Good fresh air and sunshine are so good for us, but sunscreen for babies is essential while your baby's skin is still new and delicate.
Protecting them from too much sun with a healthy, non-toxic natural sunscreen and suitable protective clothing is vital.
Of all the really happy memories I have of my children when still considered babies, the ones that really stand out are those spent outdoors, especially those lazy days at the beach or by the pool.
Most dermatologists and pediatricians will recommend only using a sunscreen on your child after they are six months or older.
Once able to crawl and play outside mucking about in the garden or sandpit, or if they are lucky, some glorious mud, make sure to look after their delicate skin with a sun hat and sunscreen made especially for babies.

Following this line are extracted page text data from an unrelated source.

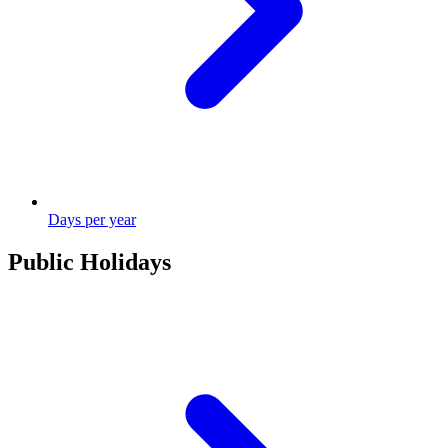
Days per year
Public Holidays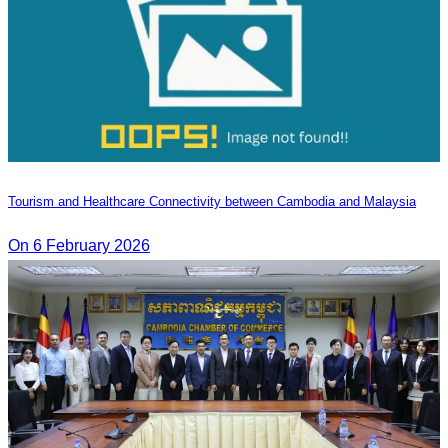
Tourism and Healthcare Connectivity between Cambodia and Malaysia
On 6 February 2026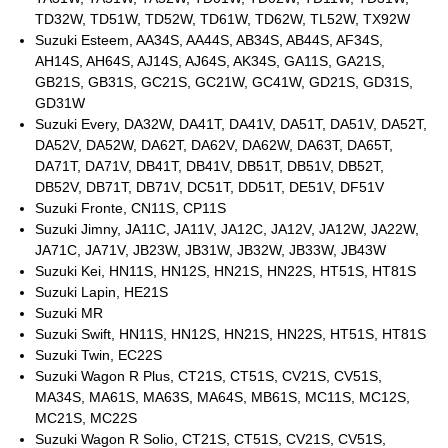
TD32W, TD51W, TD52W, TD61W, TD62W, TL52W, TX92W
Suzuki Esteem, AA34S, AA44S, AB34S, AB44S, AF34S,
AH14S, AH64S, AJ14S, AJ64S, AK34S, GA11S, GA21S,
GB21S, GB31S, GC21S, GC21W, GC41W, GD21S, GD31S,
GD31W
Suzuki Every, DA32W, DA41T, DA41V, DA51T, DA51V, DA52T,
DA52V, DA52W, DA62T, DA62V, DA62W, DA63T, DA65T,
DA71T, DA71V, DB41T, DB41V, DB51T, DB51V, DB52T,
DB52V, DB71T, DB71V, DC51T, DD51T, DE51V, DF51V
Suzuki Fronte, CN11S, CP11S
Suzuki Jimny, JA11C, JA11V, JA12C, JA12V, JA12W, JA22W,
JA71C, JA71V, JB23W, JB31W, JB32W, JB33W, JB43W
Suzuki Kei, HN11S, HN12S, HN21S, HN22S, HT51S, HT81S
Suzuki Lapin, HE21S
Suzuki MR
Suzuki Swift, HN11S, HN12S, HN21S, HN22S, HT51S, HT81S
Suzuki Twin, EC22S
Suzuki Wagon R Plus, CT21S, CT51S, CV21S, CV51S,
MA34S, MA61S, MA63S, MA64S, MB61S, MC11S, MC12S,
MC21S, MC22S
Suzuki Wagon R Solio, CT21S, CT51S, CV21S, CV51S,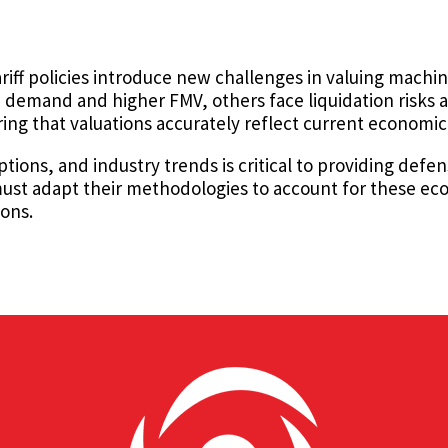
riff policies introduce new challenges in valuing mach
emand and higher FMV, others face liquidation risks an
suring that valuations accurately reflect current economic
ptions, and industry trends is critical to providing defe
s must adapt their methodologies to account for these ec
ions.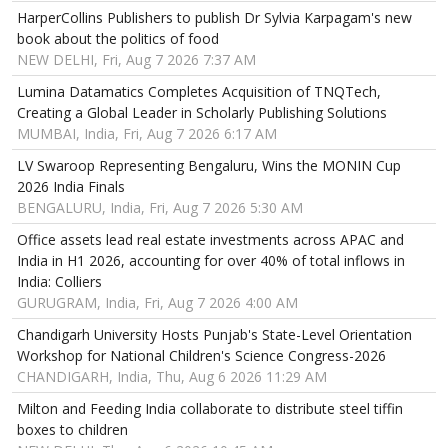
HarperCollins Publishers to publish Dr Sylvia Karpagam's new
book about the politics of food
NEW DELHI, Fri, Aug 7 2026 7:37 AM
Lumina Datamatics Completes Acquisition of TNQTech,
Creating a Global Leader in Scholarly Publishing Solutions
MUMBAI, India, Fri, Aug 7 2026 6:17 AM
LV Swaroop Representing Bengaluru, Wins the MONIN Cup
2026 India Finals
BENGALURU, India, Fri, Aug 7 2026 5:30 AM
Office assets lead real estate investments across APAC and
India in H1 2026, accounting for over 40% of total inflows in
India: Colliers
GURUGRAM, India, Fri, Aug 7 2026 4:00 AM
Chandigarh University Hosts Punjab's State-Level Orientation
Workshop for National Children's Science Congress-2026
CHANDIGARH, India, Thu, Aug 6 2026 11:29 AM
Milton and Feeding India collaborate to distribute steel tiffin
boxes to children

It is preferable to keep them completely out of the sun in the shade when the sun is at its hottest between 11am and 3pm.
Remember also that exposure to the sun's UV rays is intensified near water at swimming pools or at the beach where light is reflected off water and sand.
"It only takes one severe sunburn to potentially double your child's chances of getting melanoma later in life," says Andrea Cambio, MD, FAAD, a board-certified pediatric dermatologist in Cape Coral, Florida, USA.
"We really need to buckle down and protect our young."
There are many sunscreens specially formulated for babies and children and choosing one that is best for your child is not an easy task.
Pediatrician Jerome A. Paulson, MD, FAAP, medical director for national and global affairs at the Child Health Advocacy Institute of Children's National Medical Center in Washington, D.C., was asked this very same question by WebMD.
Their top recommendation was to:
Choose a sunscreen that contains zinc oxide or titanium dioxide, because the compounds are less irritating than others and do not get absorbed into the skin. "These ingredients are probably the safest ones out there right now," Paulson says.
This opinion concurs with many other pediatricians and dermatologists, as well as the EWG (Environmental Working Group) who have done considerable research into the health of the ingredients used in sunscreens.
Try to inspect the ingredients of the sunscreen to be used on babies, to make sure they are really different to the same brand's sunscreen for adults. Often this is just a 'label job' and the sunscreen will contain other toxic ingredients, even if they are zinc oxide based.